As an accountant, you will be aware that you are not always viewed as an essential asset when it comes to helping a business out in its early days. Although we can all appreciate that we are the unsung heroes behind any and all small-to-medium sized start-ups!
Whilst many of today’s young entrepreneurs may view us as not being an integral part of their young businesses, our services are vital. In fact, our services help new start-ups grow and develop, enabling them to mature into fully fledged companies by helping them avoid obvious problems early-on.
Although we are aware of this, not all young entrepreneurs are, and this is just how it goes, unfortunately. But, thankfully, a large number of these young entrepreneurs are aware of the important role we play and rely on us to help them form their companies and assist them in the early day-to-day management.
If you are working with a client who is just about to form a company, there are a few things which you need to be aware of and which you will need to also make your client aware of. We have gone through these methodically, so that you do not miss any of the important points.
Starting the Actual Company
What is unique about accountants is that we are fully ready and able to help new start-ups form into fully-fledged companies, registered and officiated by Companies House. Your client will likely rely on you to do this alone because, let’s admit it, it is a largely uninteresting undertaking which many clients want no part of. Whilst some of us register companies regularly, other do not.
To register a company, it must be incorporated online at Companies House. All that needs to be done in the registration process is provide some basic information – your client can give you this – and get a few signatures – again, your client can provide you with these – and you are good to go.
After the initial registration, you will need to return and complete: a memorandum of association (detailing the company’s name, registered office and nature of business); the articles of association (the governing rules and regulations of running the company); and the completed IN01 form off to Companies House.
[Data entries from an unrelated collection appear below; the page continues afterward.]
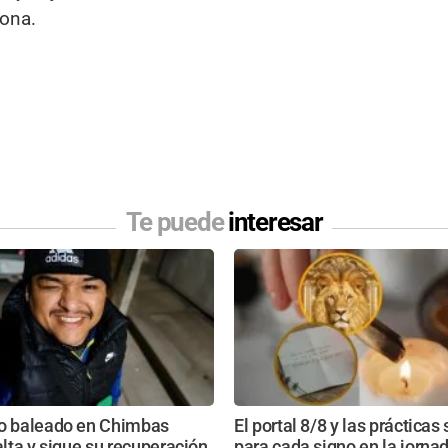
zona.
Te puede
interesar
ro baleado en Chimbas
El portal 8/8 y las prácticas
 alta y sigue su recuperación
para cada signo en la jorna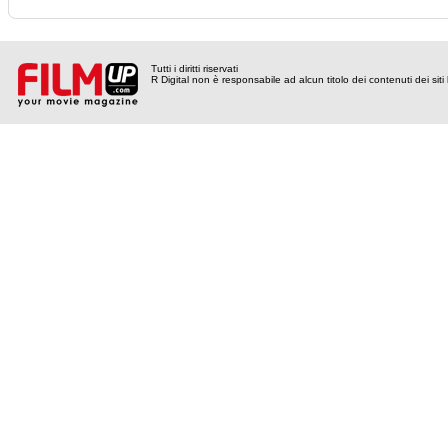
Tutti i diritti riservati
R Digital non è responsabile ad alcun titolo dei contenuti dei siti l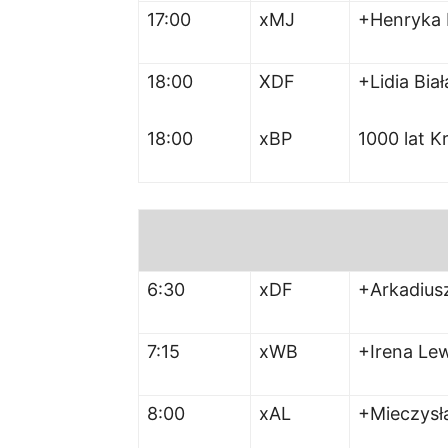
17:00
xMJ
+Henryka 
18:00
XDF
+Lidia Bia
18:00
xBP
1000 lat K
6:30
xDF
+Arkadius
7:15
xWB
+Irena Le
8:00
xAL
+Mieczysł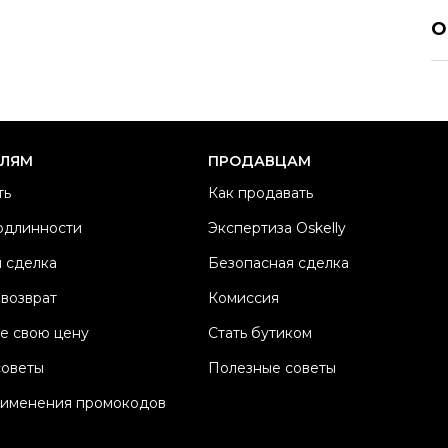
P
О
Р
Ра
Ка
Б
ЕЛЯМ
ПРОДАВЦАМ
М
ть
Как продавать
М
одлинности
Экспертиза Oskelly
Ц
 сделка
Безопасная сделка
Со
П
 возврат
Комиссия
Os
е свою цену
Стать бутиком
советы
Полезные советы
рименения промокодов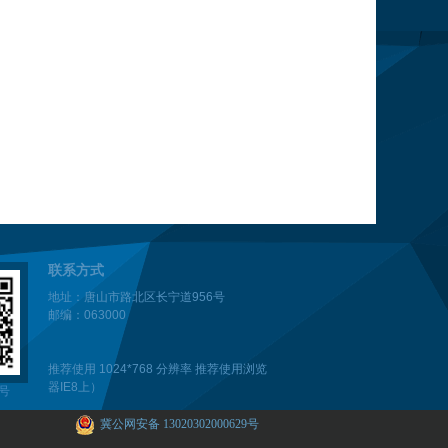
联系方式
地址：唐山市路北区长宁道956号
邮编：063000
推荐使用 1024*768 分辨率 推荐使用浏览
器IE8上）
号
冀公网安备 13020302000629号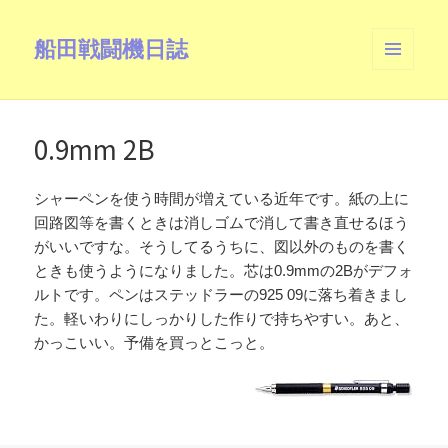
船田戦闘機日誌
メニュ
ーとウ
ィジェ
ット
0.9mm 2B
シャーペンを使う時間が増えている近年です。紙の上に
回路図等を書くときは消しゴムで消して書き直せるほう
がいいですな。そうしてるうちに、図以外のものを書く
ときも使うようになりました。芯は0.9mmの2Bがデフォ
ルトです。ペンはステッドラーの925 09に落ち着きまし
た。軽いわりにしっかりした作りで持ちやすい。あと、
かっこいい。予備を買っとこっと。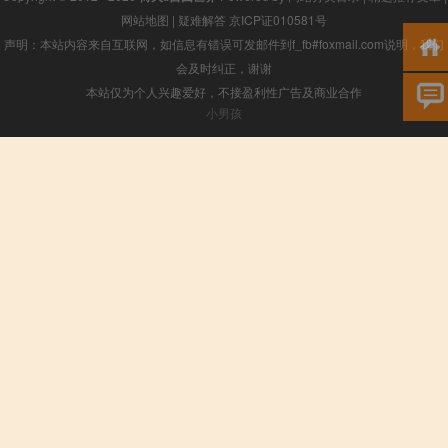
网站地图
|
疑难解答
京ICP证010581号
声明：本站内容来自互联网，如信息有错误可发邮件到f_fb#foxmail.com说明，我们
会及时纠正，谢谢
本站仅为个人兴趣爱好，不接盈利性广告及商业合作
小男孩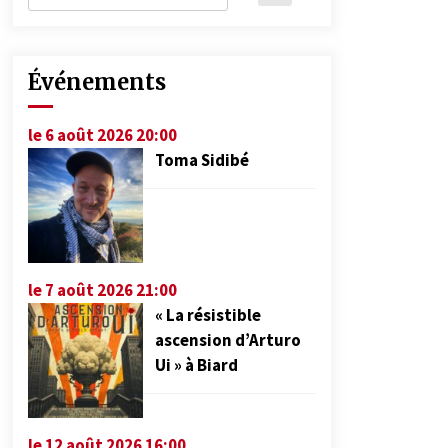
Événements
le 6 août 2026 20:00
Toma Sidibé
le 7 août 2026 21:00
« La résistible
ascension d’Arturo
Ui » à Biard
le 12 août 2026 16:00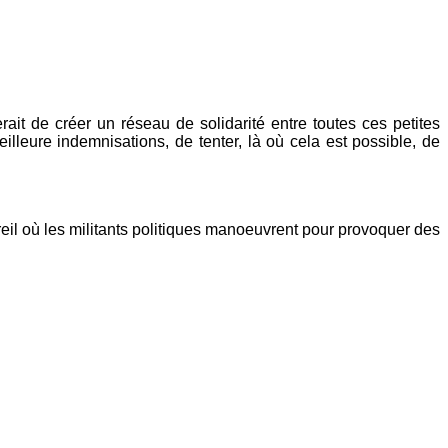
it de créer un réseau de solidarité entre toutes ces petites
illeure indemnisations, de tenter, là où cela est possible, de
il où les militants politiques manoeuvrent pour provoquer des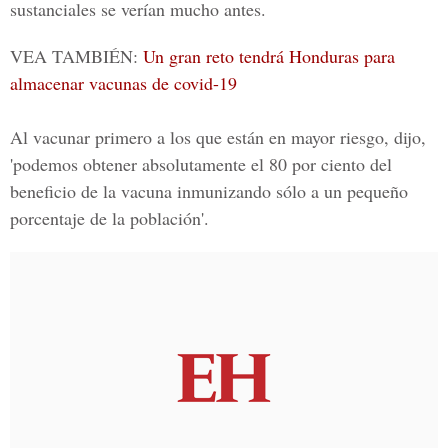
sustanciales se verían mucho antes.
VEA TAMBIÉN:
Un gran reto tendrá Honduras para
almacenar vacunas de covid-19
Al vacunar primero a los que están en mayor riesgo, dijo,
'podemos obtener absolutamente el 80 por ciento del
beneficio de la vacuna inmunizando sólo a un pequeño
porcentaje de la población'.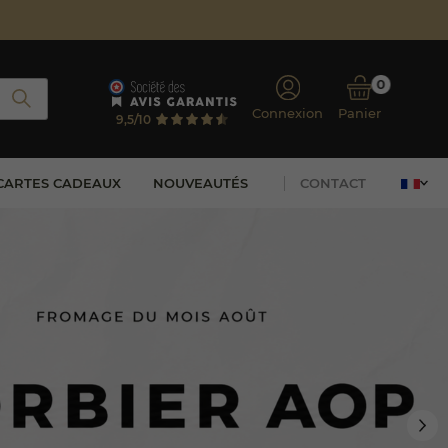
0
Connexion
Panier
9,5/10
CARTES CADEAUX
NOUVEAUTÉS
CONTACT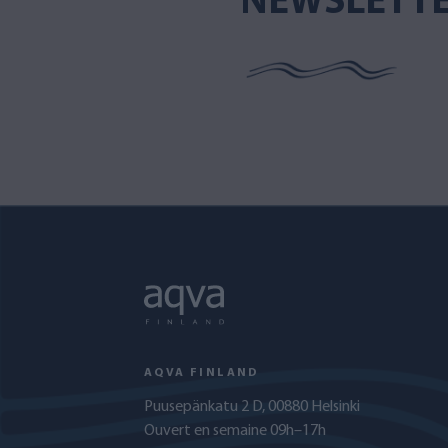
NEWSLETT
AQVA FINLAND
Puusepänkatu 2 D, 00880 Helsinki
Ouvert en semaine 09h–17h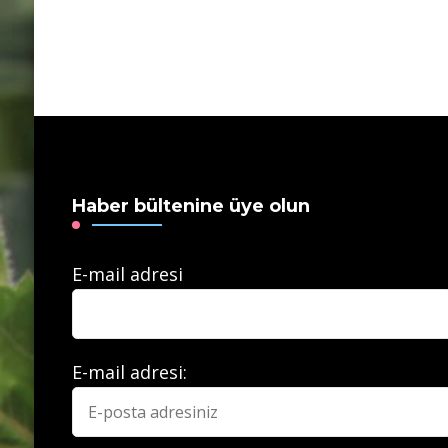
Haber bültenine üye olun
E-mail adresi
E-mail adresi: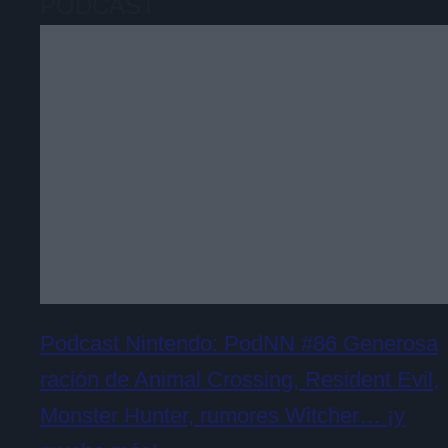
PODCAST
Podcast Nintendo: PodNN #86 Generosa
ración de Animal Crossing, Resident Evil,
Monster Hunter, rumores Witcher… ¡y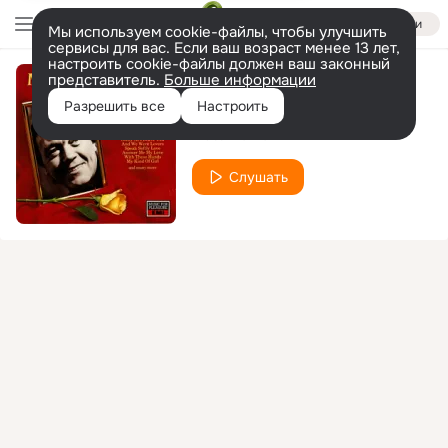
Войти
Мы используем cookie-файлы, чтобы улучшить
сервисы для вас. Если ваш возраст менее 13 лет,
настроить cookie-файлы должен ваш законный
представитель.
Больше информации
I Will Wait For You
Разрешить все
Настроить
Matt Monro
Слушать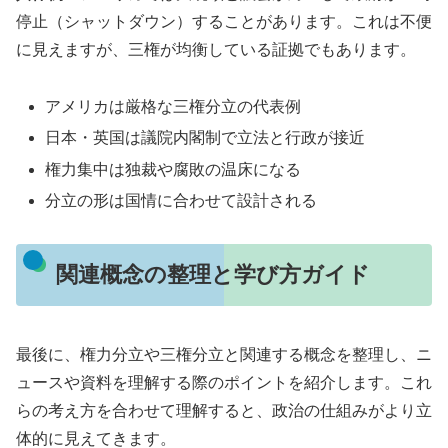
停止（シャットダウン）することがあります。これは不便
に見えますが、三権が均衡している証拠でもあります。
アメリカは厳格な三権分立の代表例
日本・英国は議院内閣制で立法と行政が接近
権力集中は独裁や腐敗の温床になる
分立の形は国情に合わせて設計される
関連概念の整理と学び方ガイド
最後に、権力分立や三権分立と関連する概念を整理し、ニ
ュースや資料を理解する際のポイントを紹介します。これ
らの考え方を合わせて理解すると、政治の仕組みがより立
体的に見えてきます。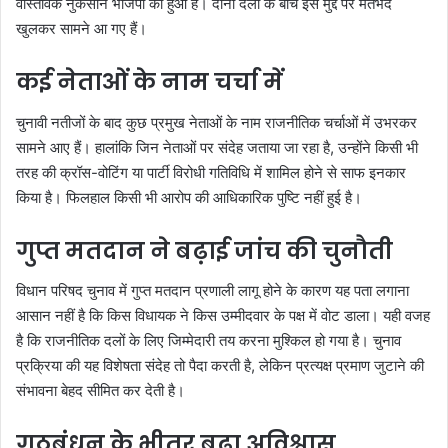
वास्तविक नुकसान भाजपा को हुआ है। दोनों दलों के बीच इस मुद्दे पर मतभेद
खुलकर सामने आ गए हैं।
कई नेताओं के नाम चर्चा में
चुनावी नतीजों के बाद कुछ प्रमुख नेताओं के नाम राजनीतिक चर्चाओं में उभरकर
सामने आए हैं। हालांकि जिन नेताओं पर संदेह जताया जा रहा है, उन्होंने किसी भी
तरह की क्रॉस-वोटिंग या पार्टी विरोधी गतिविधि में शामिल होने से साफ इनकार
किया है। फिलहाल किसी भी आरोप की आधिकारिक पुष्टि नहीं हुई है।
गुप्त मतदान ने बढ़ाई जांच की चुनौती
विधान परिषद चुनाव में गुप्त मतदान प्रणाली लागू होने के कारण यह पता लगाना
आसान नहीं है कि किस विधायक ने किस उम्मीदवार के पक्ष में वोट डाला। यही वजह
है कि राजनीतिक दलों के लिए जिम्मेदारी तय करना मुश्किल हो गया है। चुनाव
प्रक्रिया की यह विशेषता संदेह तो पैदा करती है, लेकिन प्रत्यक्ष प्रमाण जुटाने की
संभावना बेहद सीमित कर देती है।
गठबंधन के भीतर बढ़ा अविश्वास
Many companies opt to just use the default memorandum and articles of association, so there are plenty of these available in the public domain. Discuss this with your client first, however, as they may have different ideas.
Managing the Start-Up
Start-ups are not easy to run at all. It is very likely that your client will be dead on their feet. Despite this, it is very important to maintain regular contact with your client and keep up to speed with the day-to-day goings on of the start-up.
In the very early days of working with your client, these will be the busiest; your client will be struggling to keep on top of the workload if they are the sole person behind the operation. During this time, you have to work cohesively with your client to make sure they are keeping on top of everything. As an accountant, you have lots of relevant expertise you can use to help your client during this stage. Ensure that all the start-ups books and financial accounts are being kept up to date, that your client is constantly aware of the start-ups cash flow, available finances and always ensure that there is cash available for making investments or repayments.
Slowing Things Down
It is highly likely that your client will be very eager to go forward, full steam ahead and start eyeing up possibilities for expansion. Whilst this is admirable, expansion costs money: where is this money going to come from, though?
It is rare for start-ups to bring in serious amounts of money from day one, so you – as the industry expert – will need to ensure your client is aware that it is not always commercially viable to try and expand from day one. Expansion is a slow process which requires a lot of money, and you should try and slow your eager client down to prevent the start-up going under.
Although your client is in charge of the start-up company, your influence and expertise will be relied on heavily and your client should be happy to take on board what you are saying; you have a great deal of influence and should use it to best benefit the company.
When it comes to it, as an accountant, you can help your client raise funds to invest in growth. Although crowdfunding and angel investments are always nice, these don’t always happen. The next best way to secure funds for expansion – when the time is right – is through securing overdrafts or taking out loans from banks.
What if My Client Does Not Listen?
Things don’t always go according to plan and clients are not always easy to work with. Unfortunately, you will not always have a client who is willing to listen to what you have to say.
It is important to be firm but fair. After all, you are a seasoned expert and whilst your client may be running the company on paper, you have a lot of knowledge to give. Don’t be afraid to say things as they are and give your client a dose of the truth. After all, you are paid to help your client run their business successfully, not run it into the ground.
If your client is being reckless or ignorant, just be honest and upfront. It is better to tell your client what will happen if they refuse to take your advice, as opposed to letting your client find out what will happen for themselves.